::: INFORMATION SUPPLIED

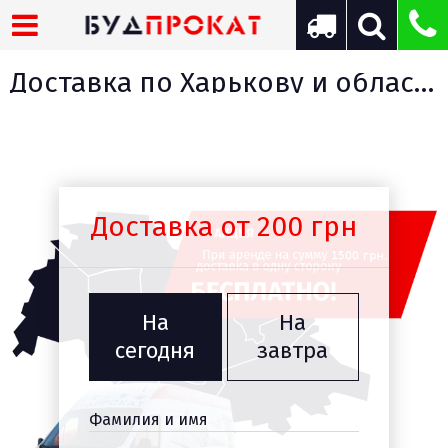
Доставка по Харькову и области по самым выгодным ценам
Доставка от 200 грн
На
На
сегодня
завтра
Фамилия и имя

::::::

WORK TO BE COMPLETED ::
Please repeat the listing precisely, excluding the pictures it contains.

ANSWER SECTION ::
Доставка по Харькову и области по самым выгодным ценам
Доставка от 200 грн
На
На
сегодня
завтра
Фамилия и имя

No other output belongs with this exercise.